Google vs. Microsoft in SaaS

Google Docs is fully functional and operating right now as a way to get your work done. I’ve been using it for more than a year, with mostly positive results.

My chief complaints have been:

  • A lack of features

  • Internet load times slowing down the work a tad

But the features keep trickling in and the load times are short these days. Moreover, the convenience of having my work online and ready for use anywhere I go easily compensates for the temporarily limited feature set and the load times.

Microsoft is not unaware of Google Docs, of course, nor of the talk about it crushing Microsoft’s Office franchise. Here at The Kelly Letter, we make no silly claim that Microsoft will disappear soon because of an online word processor from Google. We do, however, think there’s a lot at stake and that the application shootout between the two hints at the character of a bigger operating system battle to come.

In this article, I want to focus on software as a service, or SaaS, because that’s the battle heating up before our eyes as the larger OS clash looms in the distance.

I sent to subscribers last weekend this mini-overview:

Microsoft Online Services has been around since late last year and was talked about more than a year ago when Steve Ballmer said that there would be an online version of every application made by Microsoft.

Currently, it has three versions:

  • Office Live Meeting 2007 – An application that runs meetings over the internet with audio, video, and rich media.

  • Exchange Hosted Services – An email management system.

  • Microsoft Exchange Online – A more deluxe email management system that “helps give your business the protection it demands, the anywhere access…” blah, blah, blah.

I don’t see anything that remotely threatens Google Docs. Live Meeting 2007 looks to be Skype 2001, and the two email systems are just email. Far as I recollect, email has always been an online application and has been pretty well done for more than a decade now.

That’s not the whole story from Microsoft, though. It also offers Microsoft Office Live Workspace where you can store and share files with others, including Word, Excel, and PowerPoint files.

I signed up for Office Live and found it to be well done up to a critical point, which I’ll get to in a sec. The basic process is simple. Sign up, verify in an email, then get a piece of software that goes into your Microsft Office applications and lets you open from and save to the Office Live web server instead of your local hard drive. On the web server, you can share files just as you can with Google Docs.

Once I uploaded some Word documents to run through some online editing sessions, I ran into that critical point I mentioned. You can’t edit and work on the documents online. Huh? You can open them on your computer using the installed Microsoft Office applications and then re-save them to the web server, but you can’t actually work on them with the familiar toolbars in online form, as I expected.

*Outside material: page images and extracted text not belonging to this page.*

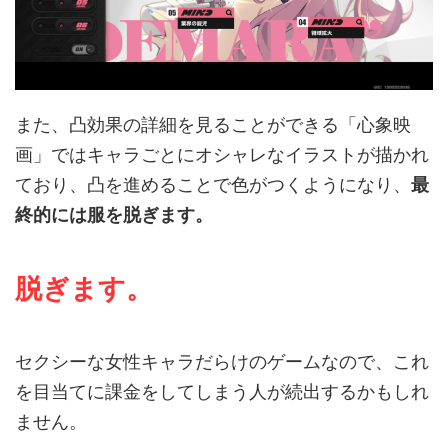
また、凸効果の詳細を見ることができる「心象映
画」ではキャラごとにオシャレなイラストが描かれ
ており、凸を進めることで色がつくようになり、
最
終的には服を脱ぎます。
脱ぎます
。
セクシーな女性キャラだらけのゲームなので、これ
を目当てに課金をしてしまう人が続出するかもしれ
ません。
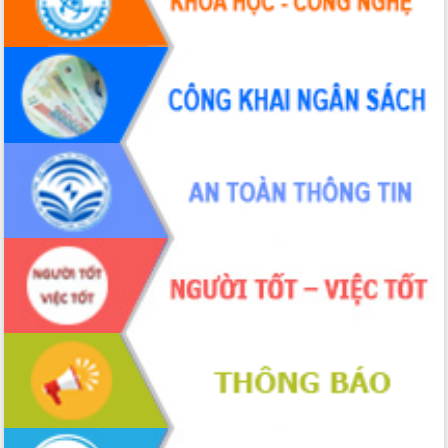
Đắk Lắk: Tôn vinh 46 giải pháp tại Hội
thi Sáng tạo Kỹ thuật 2024 - 2025
Đắk Lắk rà soát, điều chỉnh Đề án 190
về phát triển nuôi trồng thủy sản
Phó Chủ tịch UBND tỉnh Đắk Lắk
Trương Công Thái kiểm tra thực địa
Dự án cao tốc Khánh Hòa - Buôn Ma
Thuột
Định vị cà phê Việt Nam như một “di
sản sống” trong dòng chảy toàn cầu
Xây dựng nông thôn mới: Nâng cao đời
sống người dân từ những mô hình thiết
thực
Quyết liệt tháo gỡ vướng mắc, đẩy
nhanh tiến độ các dự án trọng điểm
trong Khu kinh tế Nam Phú Yên
Hòn Yến phát triển du lịch gắn với bảo
tồn biển
Lấy ý kiến điều chỉnh Quy hoạch tỉnh
Đắk Lắk thời kỳ 2021-2030, tầm nhìn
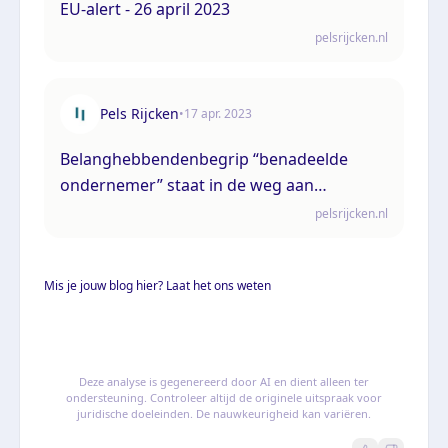
EU-alert - 26 april 2023
pelsrijcken.nl
Pels Rijcken
•
17 apr. 2023
Belanghebbendenbegrip “benadeelde
ondernemer” staat in de weg aan
collectieve actie
pelsrijcken.nl
Mis je jouw blog hier? Laat het ons weten
Deze analyse is gegenereerd door AI en dient alleen ter
ondersteuning. Controleer altijd de originele uitspraak voor
juridische doeleinden. De nauwkeurigheid kan variëren.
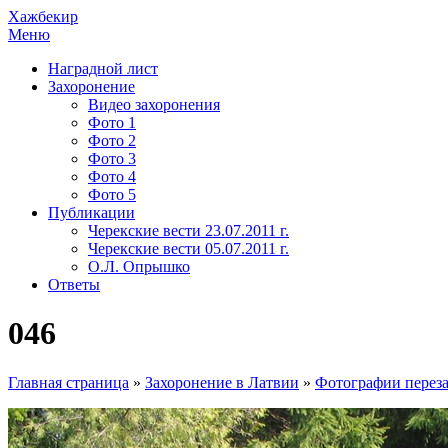
Хажбекир
Меню
Наградной лист
Захоронение
Видео захоронения
Фото 1
Фото 2
Фото 3
Фото 4
Фото 5
Публикации
Черекские вести 23.07.2011 г.
Черекские вести 05.07.2011 г.
О.Л. Опрышко
Ответы
046
Главная страница
»
Захоронение в Латвии
»
Фотографии переза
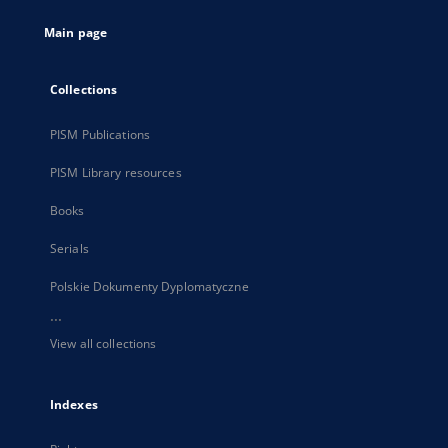
tab
Main page
Collections
PISM Publications
PISM Library resources
Books
Serials
Polskie Dokumenty Dyplomatyczne
...
View all collections
Indexes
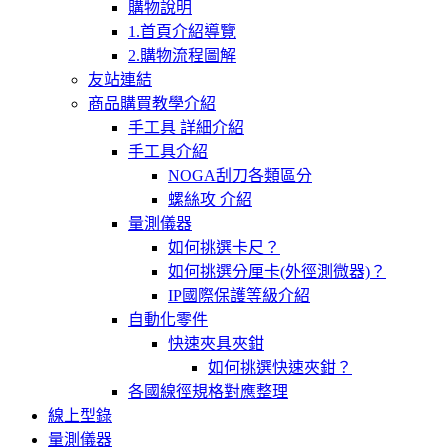
購物說明
1.首頁介紹導覽
2.購物流程圖解
友站連結
商品購買教學介紹
手工具 詳細介紹
手工具介紹
NOGA刮刀各類區分
螺絲攻 介紹
量測儀器
如何挑選卡尺？
如何挑選分厘卡(外徑測微器)？
IP國際保護等級介紹
自動化零件
快速夾具夾鉗
如何挑選快速夾鉗？
各國線徑規格對應整理
線上型錄
量測儀器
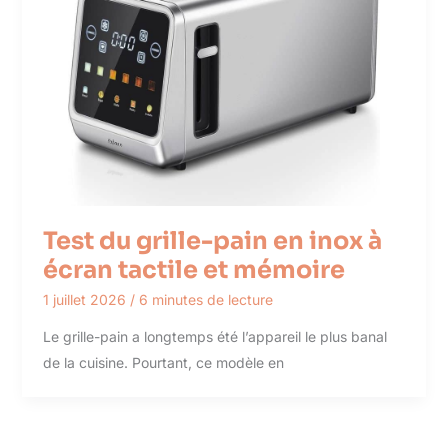
Test du grille-pain en inox à
écran tactile et mémoire
1 juillet 2026
/
6 minutes de lecture
Le grille-pain a longtemps été l’appareil le plus banal
de la cuisine. Pourtant, ce modèle en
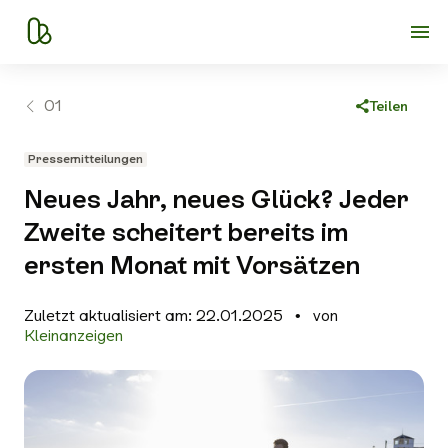
01
Teilen
Link kopieren
Pressemitteilungen
Facebook
Neues Jahr, neues Glück? Jeder
X
Zweite scheitert bereits im
WhatsApp
ersten Monat mit Vorsätzen
E-Mail
Zuletzt aktualisiert am: 22.01.2025
von
Kleinanzeigen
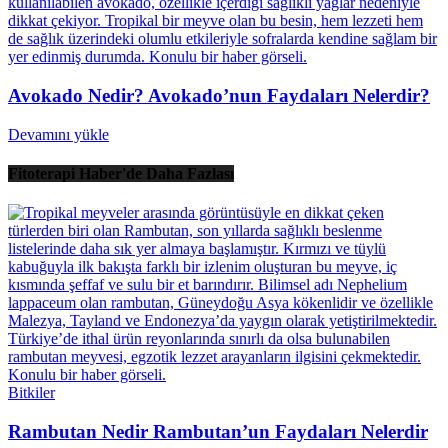
Avokado Nedir? Avokado’nun Faydaları Nelerdir?
Devamını yükle
Fitoterapi Haber'de Daha Fazlası
Bitkiler
Rambutan Nedir Rambutan’un Faydaları Nelerdir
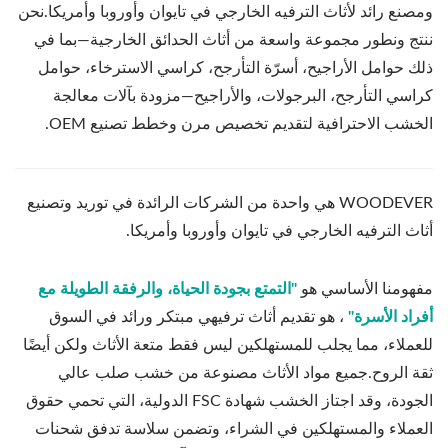
ومصنع رائد لأثاث الترفيه الخارجي في تايوان وأوروبا وأمريكا.نحن
ننتج ونطور مجموعة واسعة من أثاث الحدائق الخارجية—بما في
ذلك حوامل الأراجيح، أسرّة التأرجح، كراسي الاسترخاء، حوامل
كراسي التأرجح، البرجولات، والأراجيح—مزودة بآلات معالجة
الخشب الاحترافية لتقديم تخصيص مرن وخطط تصنيع OEM.
WOODEVER هي واحدة من الشركات الرائدة في توريد وتصنيع
أثاث الترفيه الخارجي في تايوان وأوروبا وأمريكا.
مفهومنا الأساسي هو
"التمتع بجودة الحياة، والرفقة الطويلة مع
أفراد الأسرة"
، هو تقديم أثاث ترفيهي مبتكر ورائد في السوق
للعملاء، مما يجلب للمستهلكين ليس فقط متعة الأثاث ولكن أيضًا
ثقة الروح.جميع مواد الأثاث مصنوعة من خشب صلب عالي
الجودة، وقد اجتاز الخشب شهادة FSC الدولية، التي تحمي حقوق
العملاء والمستهلكين في الشراء، وتضمن سلاسة تدفق شحنات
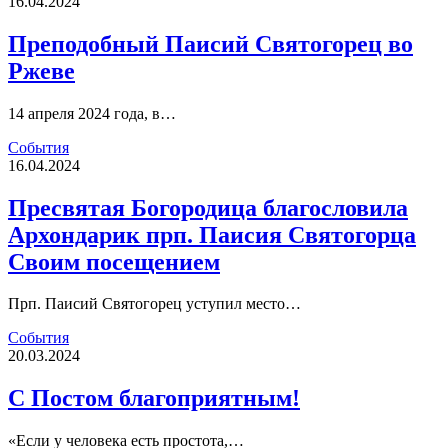
16.04.2024
Преподобный Паисий Святогорец во
Ржеве
14 апреля 2024 года, в…
События
16.04.2024
Пресвятая Богородица благословила
Архондарик прп. Паисия Святогорца
Своим посещением
Прп. Паисий Святогорец уступил место…
События
20.03.2024
С Постом благоприятным!
«Если у человека есть простота,…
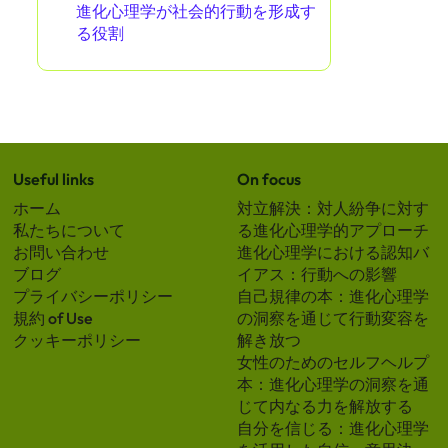
In cooperation with
I Grow Younger
あなたへのおすすめ
進化心理学：人間の発達における
自然と養育の架け橋
進化心理学とその育児スタイルへ
の影響
進化心理学が社会的行動を形成す
る役割
Useful links
On focus
ホーム
対立解決：対人紛争に対す
私たちについて
る進化心理学的アプローチ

That being the case, Office Live is really just a file storage and sharing area online with some additional integration with MS Office. As soon as I’m at an airport or a friend’s computer without MS Office, all I can do is look at my list of files on the web server. I can’t open them and work on them.

With Google Docs, there is no local hard drive based component. The entire ball of wax is the GDocs website. You can create, edit, collaborate and all the rest right on the website. Rumor has it that Google is working on some locally installed components to enable users to work offline, but the heart of the system is its ability to work online.

To me, this shows what Microsoft will keep running into as it battles Google. Microsoft’s foundation is installed software. It keeps hooking its online endeavors back to that base of locally installed software and, in this case, decided to skip the online functionality entirely.

I won’t belittle Microsoft, as many do. Office Live is a fine first effort, and I’m attracted to the idea of being able to use fully featured MS Office software to edit my documents in that familiar environment. I just wish that familiar environment was available to me at the website. I have a feeling it will be someday, but it isn’t now.

Who’s winning? That’s a tough call because the two services differ on the critical point of where the work gets done. They both offer online file storage and sharing, but that’s available everywhere on the web and has been for years. The new area we’re trying to push into here is how to get work done, not how to share files.

On that point, Google is online and Microsoft is still on the hard drive. Each has advantages, but to me this category is about getting work done online and Google is the clear winner on that point.

Practically speaking, however, most people are not doing the bulk of their work from a remote terminal without applications installed. I don’t write my books in spare moments in airport lounges, and I suspect most people get the bulk of their work done at their usual computer, sitting in their usual chair, firing up their usual applications. For the great majority of people, those usual applications are from Microsoft and were paid for. Thus, a lot of folks will be happy to be able to finally back up their documents online and get to them with the same software they’ve been using all along, the same interface, and benefitting from the same purchase.

Going forward, however, I see this as further evidence of Google’s strength against Microsoft. Google will keep innovating free of the burden of backward compatibility, while Microsoft needs to make all of its new initiatives work with its old products, and that will slow it down.

This comparison will go Coke/Pepsi when Microsoft offers online work capabilities and Google offers an offline software pack. That, too, is a Google victory because it’s the first company that’s ever had a shot at reducing Microsoft to being just one of two equally valid choices.

Up to now, Microsoft has been the only choice.